Detoxification of arsenate by plants may occur through reduction to arsenite and its sequestration in vacuoles by thiol-containing compounds, such as glutathione (GSH) and phytochelatins (PCs), considered to be the main ligands of many metals and metalloids [19].

PCs are a family of sulfur-rich peptides characterized by a general structure as (γ-GluCys)_n-Gly (n = 2–11) and they are synthesized from glutathione (GSH), a tripeptide containing cysteine (Cys) [20]. These compounds play a key role in constitutive and adaptive tolerance to As in several nonhyperaccumulating plant species [15,21], while in hyperaccumulating plants, even if induced and accumulated in P.vittata leaflets [22], PC induction did not appear as the main process responsible for As hypertolerance [23]. In this regard, Cao et al. [24] proposed that in P. vittata, an important role in detoxification was exerted by non-enzymatic antioxidants, such as GSH and other –SH compounds, especially at high As concentrations (50–200 mg kg⁻¹).

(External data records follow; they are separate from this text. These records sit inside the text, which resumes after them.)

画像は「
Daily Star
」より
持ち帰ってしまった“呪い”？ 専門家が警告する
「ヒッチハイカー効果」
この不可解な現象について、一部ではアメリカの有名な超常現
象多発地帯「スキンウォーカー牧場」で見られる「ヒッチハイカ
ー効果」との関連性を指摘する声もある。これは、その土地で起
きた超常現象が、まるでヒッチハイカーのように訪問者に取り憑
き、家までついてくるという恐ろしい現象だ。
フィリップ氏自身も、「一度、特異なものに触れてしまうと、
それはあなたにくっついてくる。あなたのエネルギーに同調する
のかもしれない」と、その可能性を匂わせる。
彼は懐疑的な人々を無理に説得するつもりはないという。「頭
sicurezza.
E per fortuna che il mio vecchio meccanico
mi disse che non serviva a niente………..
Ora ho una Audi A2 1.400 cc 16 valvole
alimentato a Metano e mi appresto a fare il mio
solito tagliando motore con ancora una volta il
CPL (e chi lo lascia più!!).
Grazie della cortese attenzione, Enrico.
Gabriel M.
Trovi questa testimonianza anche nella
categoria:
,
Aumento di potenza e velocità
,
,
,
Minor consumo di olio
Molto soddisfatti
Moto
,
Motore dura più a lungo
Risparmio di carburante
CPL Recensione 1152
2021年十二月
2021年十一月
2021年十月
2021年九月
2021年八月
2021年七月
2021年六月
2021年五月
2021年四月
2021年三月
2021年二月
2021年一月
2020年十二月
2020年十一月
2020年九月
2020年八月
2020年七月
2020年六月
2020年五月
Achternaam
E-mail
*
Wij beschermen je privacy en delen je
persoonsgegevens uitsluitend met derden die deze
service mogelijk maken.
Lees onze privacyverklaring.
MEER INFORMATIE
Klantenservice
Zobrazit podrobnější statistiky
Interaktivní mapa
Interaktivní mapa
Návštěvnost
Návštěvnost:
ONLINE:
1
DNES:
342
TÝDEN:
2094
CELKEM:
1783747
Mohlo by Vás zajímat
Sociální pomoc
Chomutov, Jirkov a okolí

At the physiological level, the tolerance response of plants to excess metals and metalloids relies on the plasticity of the photosynthetic process, involving structural and functional changes in the photosynthetic machinery [19,25,26,27]. As photosynthesis is one of the physiological processes most susceptible to environmental stress, photosynthetic efficiency can be considered a bioindicator of environmental pressure in plants under stress conditions [28]. In this context, analysis of chlorophyll fluorescence represents a useful tool for evaluating plant tolerance to pollutants, since it provides an estimation of the photosynthetic activity in a non-destructive way [29]. Moreover, the use of chlorophyll fluorescence imaging allows the evaluation of the heterogeneity in photosynthetic functions throughout a leaf by image analysis of the quantum efficiency of photosystem II (PSII) in plants subjected to several stresses, including heavy metals [30,31,32,33], salinity stress [34], pharmaceuticals [35,36], and emerging contaminants [37].

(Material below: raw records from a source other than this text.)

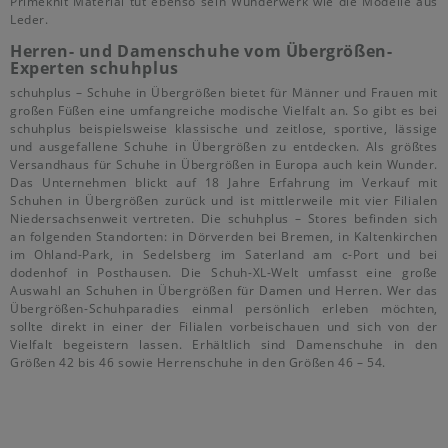
Primeknit Material tut ebenso sein Wunderwerk wie die Modelle aus
Leder.
Herren- und Damenschuhe vom Übergrößen-
Experten schuhplus
schuhplus – Schuhe in Übergrößen bietet für Männer und Frauen mit
großen Füßen eine umfangreiche modische Vielfalt an. So gibt es bei
schuhplus beispielsweise klassische und zeitlose, sportive, lässige
und ausgefallene Schuhe in Übergrößen zu entdecken. Als größtes
Versandhaus für Schuhe in Übergrößen in Europa auch kein Wunder.
Das Unternehmen blickt auf 18 Jahre Erfahrung im Verkauf mit
Schuhen in Übergrößen zurück und ist mittlerweile mit vier Filialen
Niedersachsenweit vertreten. Die schuhplus – Stores befinden sich
an folgenden Standorten: in Dörverden bei Bremen, in Kaltenkirchen
im Ohland-Park, in Sedelsberg im Saterland am c-Port und bei
dodenhof in Posthausen. Die Schuh-XL-Welt umfasst eine große
Auswahl an Schuhen in Übergrößen für Damen und Herren. Wer das
Übergrößen-Schuhparadies einmal persönlich erleben möchten,
sollte direkt in einer der Filialen vorbeischauen und sich von der
Vielfalt begeistern lassen. Erhältlich sind Damenschuhe in den
Größen 42 bis 46 sowie Herrenschuhe in den Größen 46 – 54.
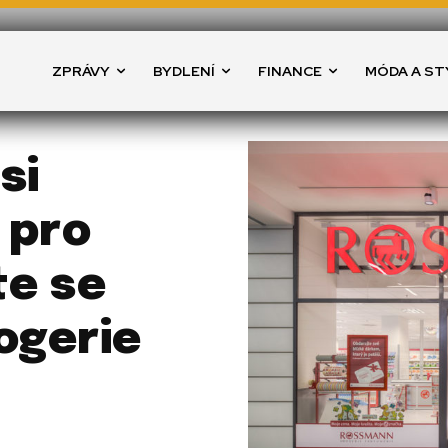
ZPRÁVY
BYDLENÍ
FINANCE
MÓDA A ST
si
 pro
te se
ogerie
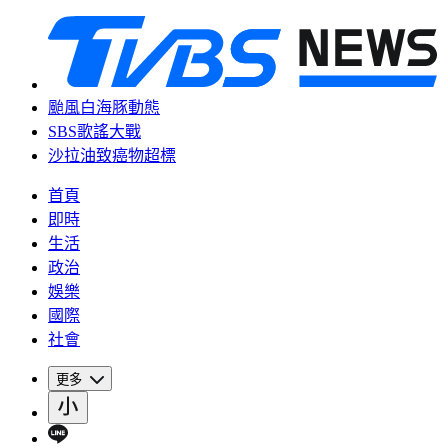
颱風白海豚動態
SBS歌謠大戰
沙拉油致癌物超標
首頁
即時
生活
政治
娛樂
國際
社會
更多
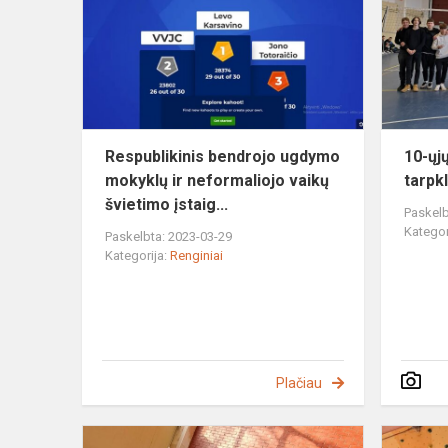
ugdymo
mokyklų
ir
neformalioj
vaikų...
Respublikinis bendrojo ugdymo
10-ųj
mokyklų ir neformaliojo vaikų
tarpk
švietimo įstaig...
Paskelb
Kategor
Paskelbta: 2023-03-29
Kategorija:
Renginiai
Plačiau
Turistinių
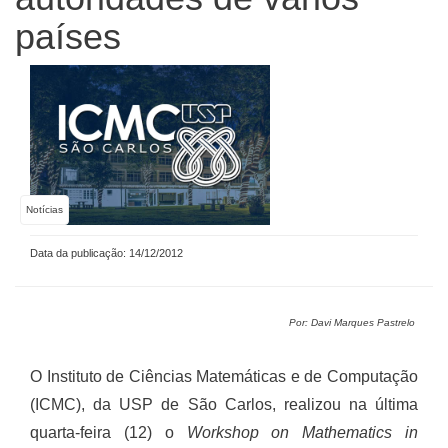
países
Notícias
Data da publicação: 14/12/2012
Por: Davi Marques Pastrelo
O Instituto de Ciências Matemáticas e de Computação
(ICMC), da USP de São Carlos, realizou na última
quarta-feira (12) o
Workshop on Mathematics in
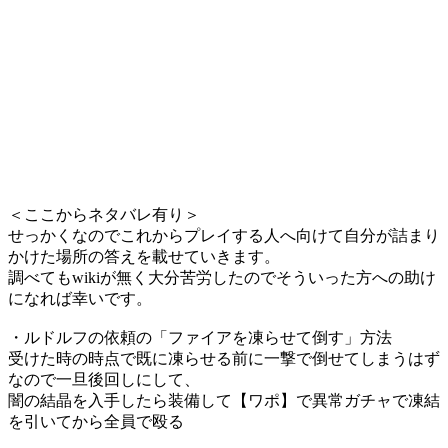
＜ここからネタバレ有り＞
せっかくなのでこれからプレイする人へ向けて自分が詰まり
かけた場所の答えを載せていきます。
調べてもwikiが無く大分苦労したのでそういった方への助け
になれば幸いです。
・ルドルフの依頼の「ファイアを凍らせて倒す」方法
受けた時の時点で既に凍らせる前に一撃で倒せてしまうはず
なので一旦後回しにして、
闇の結晶を入手したら装備して【ワポ】で異常ガチャで凍結
を引いてから全員で殴る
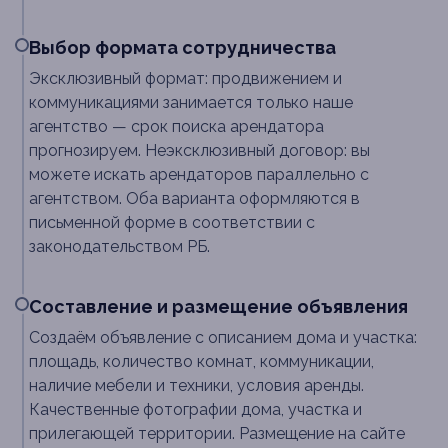
Выбор формата сотрудничества
Эксклюзивный формат: продвижением и
коммуникациями занимается только наше
агентство — срок поиска арендатора
прогнозируем. Неэксклюзивный договор: вы
можете искать арендаторов параллельно с
агентством. Оба варианта оформляются в
письменной форме в соответствии с
законодательством РБ.
Составление и размещение объявления
Создаём объявление с описанием дома и участка:
площадь, количество комнат, коммуникации,
наличие мебели и техники, условия аренды.
Качественные фотографии дома, участка и
прилегающей территории. Размещение на сайте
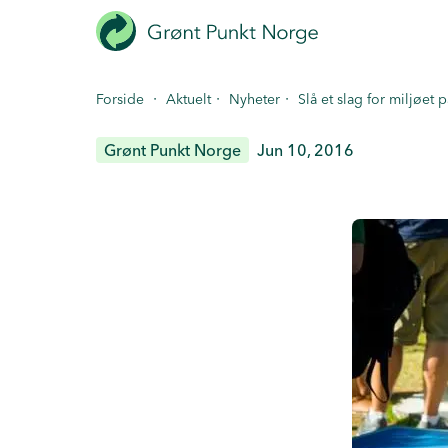
Hopp
til
hovedinnhold
·
·
·
Forside
Aktuelt
Nyheter
Slå et slag for miljøet 
Grønt Punkt Norge
Jun 10, 2016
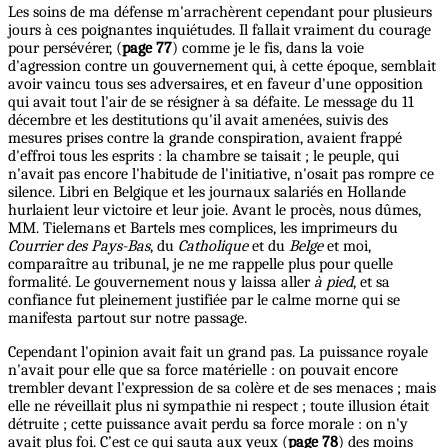
Les soins de ma défense m'arrachèrent cependant pour plusieurs
jours à ces poignantes inquiétudes. Il fallait vraiment du courage
pour persévérer, (
page 77
) comme je le fis, dans la voie
d'agression contre un gouvernement qui, à cette époque, semblait
avoir vaincu tous ses adversaires, et en faveur d'une opposition
qui avait tout l'air de se résigner à sa défaite. Le message du 11
décembre et les destitutions qu'il avait amenées, suivis des
mesures prises contre la grande conspiration, avaient frappé
d'effroi tous les esprits : la chambre se taisait ; le peuple, qui
n'avait pas encore l'habitude de l'initiative, n'osait pas rompre ce
silence. Libri en Belgique et les journaux salariés en Hollande
hurlaient leur victoire et leur joie. Avant le procès, nous dûmes,
MM. Tielemans et Bartels mes complices, les imprimeurs du
Courrier des Pays-Bas
, du
Catholique
et du
Belge
et moi,
comparaître au tribunal, je ne me rappelle plus pour quelle
formalité. Le gouvernement nous y laissa aller
à pied
, et sa
confiance fut pleinement justifiée par le calme morne qui se
manifesta partout sur notre passage.
Cependant l'opinion avait fait un grand pas. La puissance royale
n'avait pour elle que sa force matérielle : on pouvait encore
trembler devant l'expression de sa colère et de ses menaces ; mais
elle ne réveillait plus ni sympathie ni respect ; toute illusion était
détruite ; cette puissance avait perdu sa force morale : on n'y
avait plus foi. C’est ce qui sauta aux yeux (
page 78
) des moins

Hydroponics is a very suitable growth system to study plant metal tolerance and accumulation, and more in general for the evaluation of its phytoremediation ability, especially in plants belonging to the aquatic or riparian compartment [35,38]. Several studies aimed at highlighting the ability of Pteris plants to tolerate and accumulate As under hydroponics or semi-hydroponics are reported in the literature [39,40,41] but to the best of our knowledge no studies dealing with morphological, physiological, and biochemical processes in the same experimental trial are present in the literature.

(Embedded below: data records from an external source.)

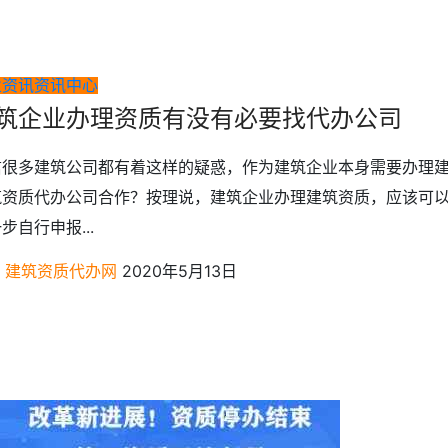
业资讯
资讯中心
筑企业办理资质有没有必要找代办公司
信很多建筑公司都有着这样的疑惑，作为建筑企业本身需要办理
筑资质代办公司合作？按理说，建筑企业办理建筑资质，应该可
步自行申报...
建筑资质代办网
2020年5月13日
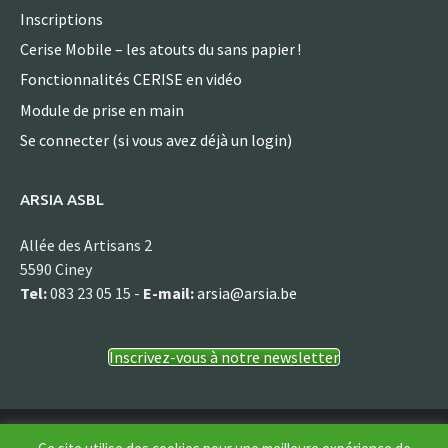
Inscriptions
Cerise Mobile – les atouts du sans papier !
Fonctionnalités CERISE en vidéo
Module de prise en main
Se connecter (si vous avez déjà un login)
ARSIA ASBL
Allée des Artisans 2
5590 Ciney
Tel:
083 23 05 15 -
E-mail:
arsia@arsia.be
Inscrivez-vous à notre newsletter
© Arsia asbl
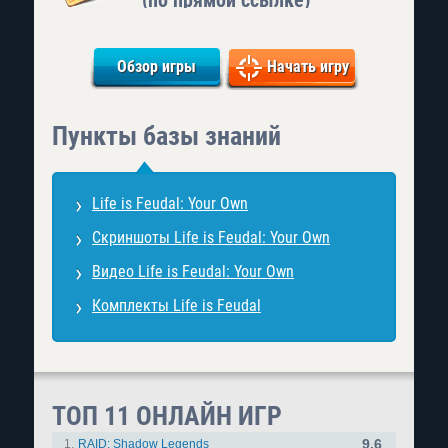
Обзор игры
Начать игру
Пункты базы знаний
Life is Feudal: Your Own
Скриншоты Life is Feudal: Your Own
Видео Life is Feudal: Your Own
Комплекты Life is Feudal
ТОП 11 ОНЛАЙН ИГР
9.6
1.
RAID: Shadow Legends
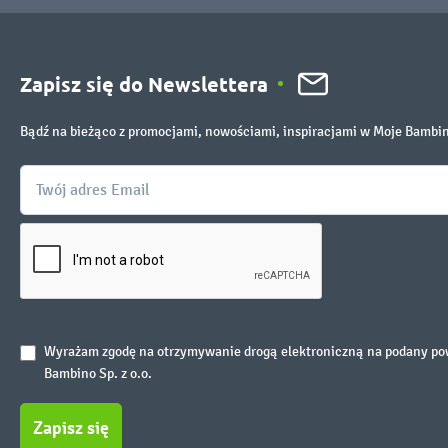
Zapisz się do Newslettera
Bądź na bieżąco z promocjami, nowościami, inspiracjami w Moje Bambi
Wyrażam zgodę na otrzymywanie drogą elektroniczną na podany powy
Bambino Sp. z o.o.
Zapisz się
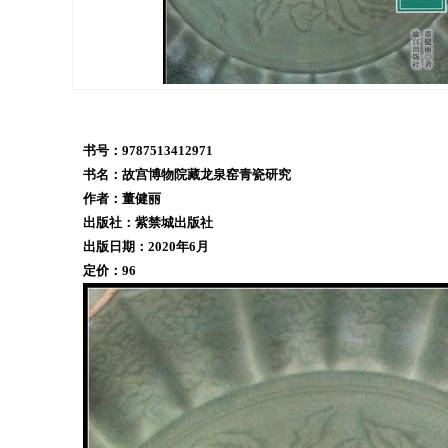
书号：9787513412971
书名：故宫博物院藏龙泉窑青瓷研究
作者：董健丽
出版社
：
紫禁城出版社
出版日期：2020年6月
定价：96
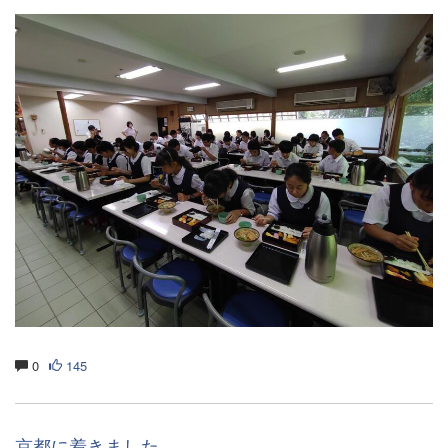
0
145
京都に着きました。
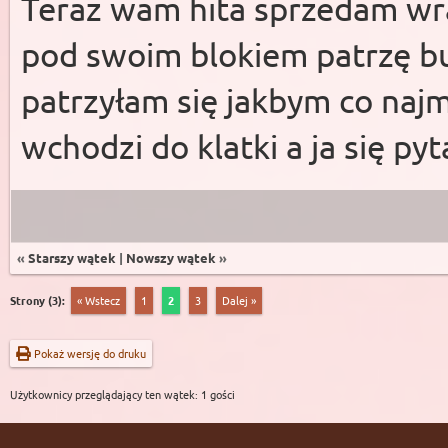
Teraz wam hita sprzedam wr
pod swoim blokiem patrzę bu
patrzyłam się jakbym co najm
wchodzi do klatki a ja się p
«
Starszy wątek
|
Nowszy wątek
»
Strony (3):
« Wstecz
1
2
3
Dalej »
Pokaż wersję do druku
Użytkownicy przeglądający ten wątek: 1 gości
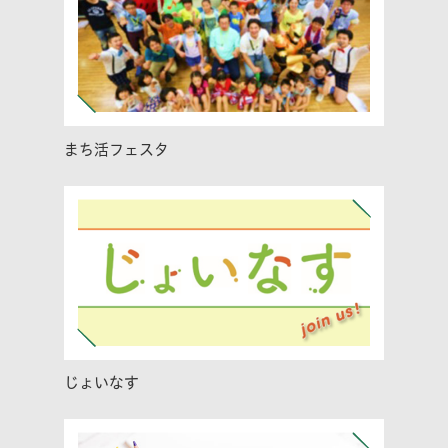
まち活フェスタ
じょいなす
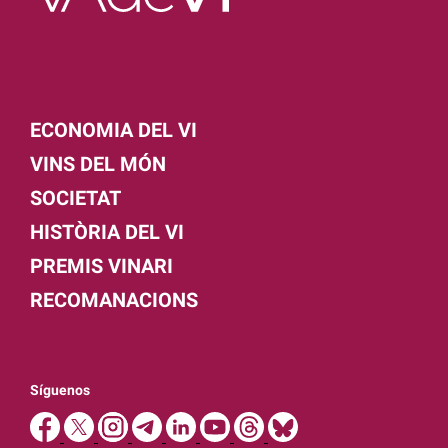
ECONOMIA DEL VI
VINS DEL MÓN
SOCIETAT
HISTÒRIA DEL VI
PREMIS VINARI
RECOMANACIONS
Síguenos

This study was aimed to investigate the tolerance and accumulation capability of P. vittata exposed to high concentrations of As in a long-term hydroponic experiment, evaluating responses at a physiological and biochemical level. The final goal of this work was to shed light on the adaptive mechanisms occurring in this As-hyperaccumulating plant species, which could be exploited for its profitable utilization of in the mitigation of As pollution in different environmental matrices.

2. Materials and Methods

2.1. Experimental Set-Up

Three-month-old Pteris vittata L. plants were obtained from a nursery established several years ago in an open field genotype collection at our institute (formerly IBAF-CNR) with proper shaded light and soil humidity conditions. Young plants were transferred to pots filled with peat and sand for 2 weeks in greenhouse. At the 3–4 frond stage, plants were transferred from pots to a semi-hydroponic growth system in the greenhouse, washing the roots carefully with water to remove soil residues. A semi-hydroponic growth system was chosen to assure both the metalloid availability in the water medium and the anchoring role of the sand substrate. Silica sand for agricultural and horticultural purposes, with controlled granulometry (0.1–1 mm), was used after washing and sterilization steps. Silica sand was chosen because in previous experiments this substrate showed the best performance for growing ferns, while pure hydroponic plant growth was unsatisfactory (data not shown). The growth system module consisted of two polyethylene tanks (0.81 m²). Tank 1 contained sand to anchor plants, and tank 2 was used as a water drainage collector. A pumping system (tank 3) forced the drained water to move continuously (water flow 20 L h⁻¹) from tank 2 to 1 to assure oxygenation of the solution and to avoid the formation of pollutant and nutrient gradients (Figure 1). A nutritive solution was prepared with 0.7 gL⁻¹ of soluble fertilizer with NPK 20-20-20 (Nutri-Leaf, Miller, Hanover, PA, USA) especially formulated for hydroponics, was added every ten days to tank 2. The circulating solution volume was 130 L, and pH was maintained in the range 6.5–7.0. Two similar modules were created to establish a control (module 1) and treatment (module 2). Fifteen plants, homogeneous in size and root development, were assigned to each module.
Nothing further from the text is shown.